I am determined on my good days and stubborn on my more contrary days. Typically (though this is certainly a pattern I am working on changing), I pass up the easy way of learning lessons in favor of the harder, messier way. But not always.
Much has changed and been changing in my world over the course of the last year, and I had posted about a year ago marking an end to that chapter of my life, intending on creating a new blog to officially begin the next chapter. I did. I went to that blog the other day and saw that I had written one post. But, as ever, my Teacher in her return to her own blog helped me to re-member (in so many words) that everything new is built on what has come before. I paused as I was reading her post and examined my original intention for the blog I had set out to create a year ago, and I realized that my intention was to take the easy way – it was more about getting away from everything that had come before, feeling embarrassed about what or how I had written what I wrote and wanting to distance myself from it, rather than embracing what had been in gratitude and moving toward what was to come. Perhaps that’s why I never wrote there.
My element is Fire (one of the things I’ve learned over the past year and a half or so). The phoenix is a creature associated with Fire and with whom I have resonated for a long time – continually transforming, changing, dying, and rebirthing itself from the ashes of what it was. When I think now about this space that I created, that I have changed through many times over, I see it as a pile of ashes, left from the last death simply resting and waiting for that spark of my will to rebirth it once more.
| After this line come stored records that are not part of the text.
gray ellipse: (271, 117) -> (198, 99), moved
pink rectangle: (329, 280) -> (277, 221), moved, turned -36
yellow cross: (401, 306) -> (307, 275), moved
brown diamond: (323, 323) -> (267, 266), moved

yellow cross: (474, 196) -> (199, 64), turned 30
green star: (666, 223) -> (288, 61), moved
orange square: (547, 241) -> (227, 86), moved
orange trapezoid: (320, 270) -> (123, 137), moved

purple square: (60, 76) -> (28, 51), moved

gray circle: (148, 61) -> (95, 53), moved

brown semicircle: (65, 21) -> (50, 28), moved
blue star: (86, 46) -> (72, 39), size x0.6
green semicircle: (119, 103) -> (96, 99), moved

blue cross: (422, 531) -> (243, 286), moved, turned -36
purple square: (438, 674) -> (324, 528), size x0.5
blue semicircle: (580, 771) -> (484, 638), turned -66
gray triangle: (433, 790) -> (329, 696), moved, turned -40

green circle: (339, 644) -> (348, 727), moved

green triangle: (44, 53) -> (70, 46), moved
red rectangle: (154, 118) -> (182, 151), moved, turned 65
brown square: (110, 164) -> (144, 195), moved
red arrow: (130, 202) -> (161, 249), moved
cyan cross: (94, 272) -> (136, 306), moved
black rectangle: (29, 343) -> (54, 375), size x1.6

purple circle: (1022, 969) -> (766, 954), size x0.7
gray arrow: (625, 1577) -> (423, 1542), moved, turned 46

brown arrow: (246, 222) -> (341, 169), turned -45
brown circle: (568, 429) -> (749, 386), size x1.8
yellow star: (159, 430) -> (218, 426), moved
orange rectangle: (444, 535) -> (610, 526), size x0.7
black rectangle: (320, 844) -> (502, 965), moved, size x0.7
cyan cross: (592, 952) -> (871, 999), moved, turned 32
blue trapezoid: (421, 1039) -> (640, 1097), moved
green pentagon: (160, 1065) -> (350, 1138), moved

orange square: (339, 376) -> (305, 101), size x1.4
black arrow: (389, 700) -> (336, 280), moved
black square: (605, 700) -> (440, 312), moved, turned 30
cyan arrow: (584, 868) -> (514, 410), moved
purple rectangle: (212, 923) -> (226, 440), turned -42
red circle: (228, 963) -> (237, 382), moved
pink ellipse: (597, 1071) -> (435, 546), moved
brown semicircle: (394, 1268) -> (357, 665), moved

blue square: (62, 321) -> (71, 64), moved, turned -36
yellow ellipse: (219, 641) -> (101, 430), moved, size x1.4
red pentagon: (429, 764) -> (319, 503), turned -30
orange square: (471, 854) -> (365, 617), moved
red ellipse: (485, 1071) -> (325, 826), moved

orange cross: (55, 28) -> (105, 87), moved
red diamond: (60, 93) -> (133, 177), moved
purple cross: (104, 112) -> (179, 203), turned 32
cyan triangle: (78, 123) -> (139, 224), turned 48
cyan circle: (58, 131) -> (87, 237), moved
As challenging as the past year has been, as jam packed with huge lessons and steep learning curves, as much as I have bitched my way through it, it has been about change. I may crave a boring day now and again (admittedly more frequently over this past year), but change is not just something I do, it is a piece of who I am, my very nature. And so while it may be best for others to stand outside or nearby or never go near the Fire of change, it is where and how I live.